Ten-year-old Sydney Ricks wrote her essay for the Engineer Girl essay contest.
“How does the robotic glove work? It starts when a person has a blood clot that blocks the blood from reaching the brain. Brain cells die when the brain does not get its oxygen and nutrients,” Sydney wrote in her essay. “According to Discover Fit and Health Journal, 12 million cells die during each minute of blood loss. Every minute the brain does not get oxygen, the brain loses its ability to control the body’s movements. This can leave stroke survivors unable to move fingers, arms or legs.”
Each fall, the Engineer Girl website posts an essay topic for students from grades 3-12 to tackle. This year, the essay topic involved the treatment or intervention of heart disease, stroke, influenza, diarrhea or emphysema according to the website.
Students are separated into three grade levels, each with their own level of complexity and maximum length. Students in grades 3-5, like Sydney, are required to write no more than 500 words. Awards for first, second and third place are $500, $250 and $100, respectively.
“I like solving problems.” Sydney said of her interest in engineering. “I like putting puzzles together.”
This was not the first time Sydney had entered the contest. She participated in last year’s contest on engineered food and the manufacturing process, doing an essay on sandwich bread, but did not place.

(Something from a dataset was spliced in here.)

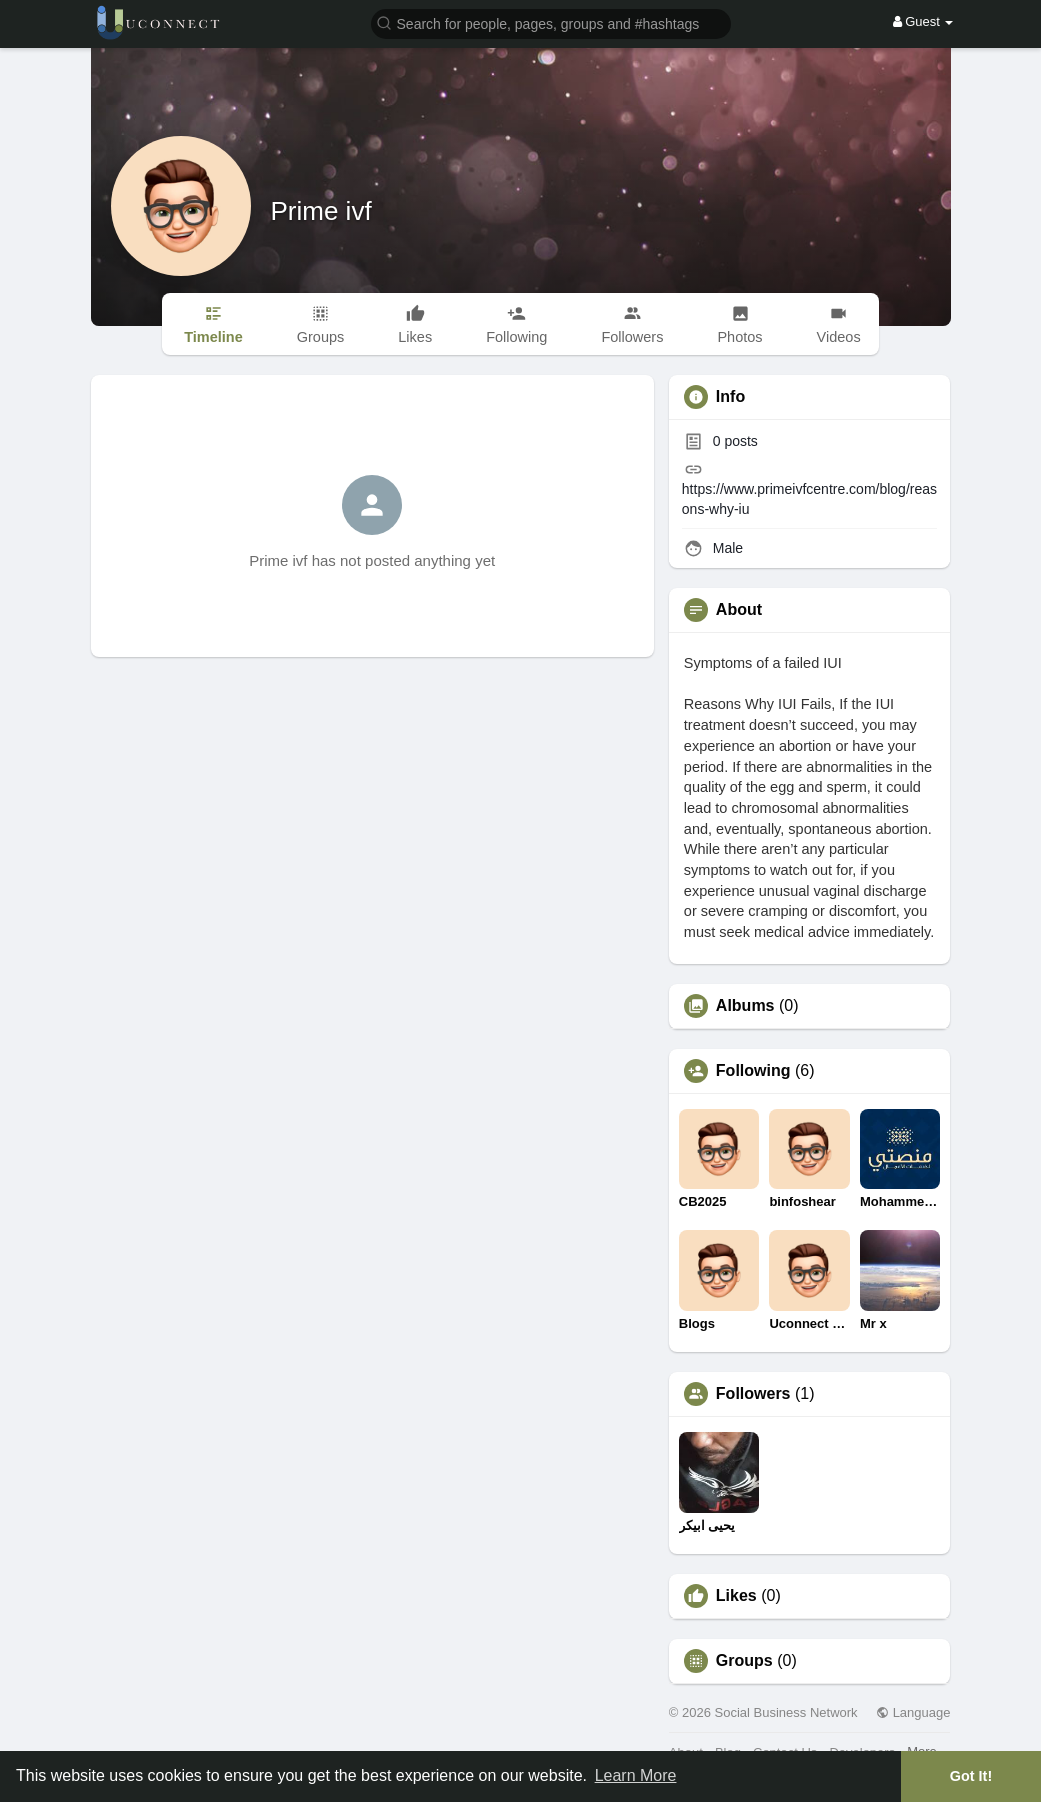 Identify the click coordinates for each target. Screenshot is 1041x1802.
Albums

Sydney decided to research strokes. After looking into the subject, Sydney learned of the robotic glove and how it is used in tandem with the video game “Guitar Hero” to help rehabilitate victims. With a tangential subject on video games, Sydney leapt at the opportunity to write about the robotic arm.
As far as the future goes, Sydney wants to look into biomedical engineering, which combines two fields of interest for her, dentistry and engineering. She plans to use the $500 reward to buy a laptop to help with research. She is a rising sixth-grade student at John Yeates Middle School this year.
Sydney entered the contest both times after her mother, Karen Ricks, showed her the contest website. The young girl wanted to see how well she would do and if she could place in the top three. The $500 award for first place was a bonus incentive.
“When they do career days, they don’t really show what an engineer does. They show the more typical careers like doctors, policemen and firemen,” Karen Ricks said. “So I challenged her to do the essay contest as a way to learn about other career opportunities.”
EngineerGirl, launched in 2001, is a site made to provide information of career opportunities in the field of engineering to young girls, according to the website. The website is a service of the National Academy of Engineering and is sponsored by Lockheed Martin.